After the cows were sold, Corle went into depression. “After the truck left, it felt like something was ripped out of me with the finality of it,” he said. “This was a piece of my identity, and I was just heartbroken.”

He turned to the guitar in his farmhouse studio to help him. “The music had been on the back burner for a while — farming full-time and creating music don’t necessarily go hand in hand,” he said. “And I had the idea that people wouldn’t take a farmer seriously who was also a songwriter.”

A friend in the music industry commented one day how lonely and empty the barn must feel. “He said, you need to write a song called ‘Empty Barn,’ and I was floored,” Corle said.

He decided to let the idea “percolate” a bit before embarking on the songwriting. Going to bed that night, he was in the haze between asleep and awake when the first verse and the melody came to him. After battling with himself about whether he would remember it in the morning, he wrote the words down on a bedside notepad and recorded himself into his phone.

“When I woke up the next morning, I thought I had dreamt the whole thing until I looked at my phone,” he said. “Songwriters say when a song idea comes to you fast and furious, those are the best ones. In 40 minutes, I had the entire song written.”

What followed was indeed fast and furious. Corle recorded the song in his farmhouse studio and posted it for his social media followers to download for free. There were soon 1,000 downloads, all from followers sharing the post. “This was happening to me on a personal level,” he said. “I had no idea so many people would relate to the words.”

That response led to a trip to Nashville to book studio time. And that led to a group of professional studio musicians lending their talents to “Empty Barn” and creating the single, part of an album titled “Farm Animal.”

The album was recorded in May 2022, and Corle has been busy promoting his music independently ever since. In late July, the song was released to Spotify’s streaming service and has been downloaded more than he ever dreamed and from all over the world.

Bigger connection

His most recent project with the song has also been fast and furious. He wanted to make a video that would resonate with other farmers. He put out a request for photos of barns, cows, and farm life.

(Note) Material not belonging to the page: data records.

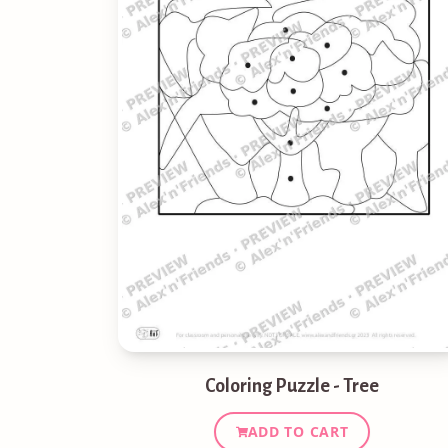
Coloring Puzzle - Tree
ADD TO CART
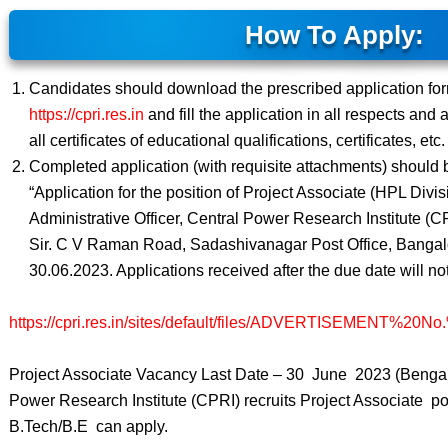
How To Apply:
Candidates should download the prescribed application fo
https://cpri.res.in
and fill the application in all respects and 
all certificates of educational qualifications, certificates, etc.
Completed application (with requisite attachments) should 
“Application for the position of Project Associate (HPL Divis
Administrative Officer, Central Power Research Institute (C
Sir. C V Raman Road, Sadashivanagar Post Office, Bangalo
30.06.2023. Applications received after the due date will no
https://cpri.res.in/sites/default/files/ADVERTISEMENT%20N
Project Associate Vacancy Last Date – 30 June 2023 (Bengal
Power Research Institute (CPRI) recruits Project Associate p
B.Tech/B.E can apply.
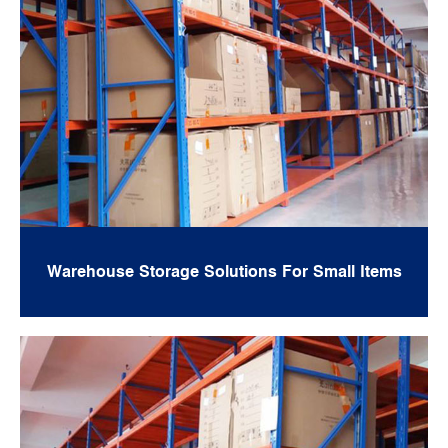
Warehouse Storage Solutions For Small Items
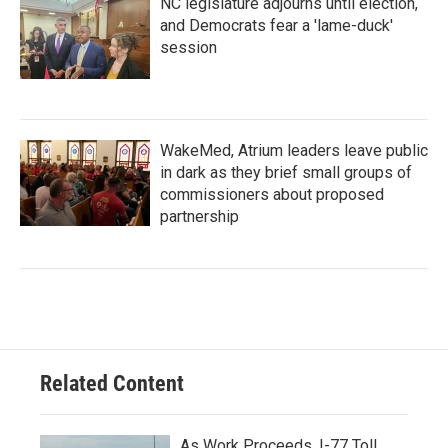
NC legislature adjourns until election,
and Democrats fear a 'lame-duck'
session
WakeMed, Atrium leaders leave public
in dark as they brief small groups of
commissioners about proposed
partnership
Related Content
As Work Proceeds, I-77 Toll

“The response was unbelievable,” he said. “We received hundreds of pictures and chose the ones that best fit the story. It’s a story that’s organic and authentic and hopefully cathartic for others as well.”

The video was released on YouTube in August and quickly reached more than 35,000 views. “People have reached out to me saying I had captured exactly how they felt,” Corle said.

These days, much of his time is spent on promotion. Since his time in Nashville, he has learned a great deal about how to make music a full-time career.

“I’ve wanted to do this since I was small, but it always competed with farming,” Corle said.

He is already at work on new material, crediting “Empty Barn” for creating this opportunity.

“I believe 100% that I didn’t write that song so much as channel it and capture all the emotions that were flowing through me,” he said. “That title was a gift from God; the song just wrote itself.”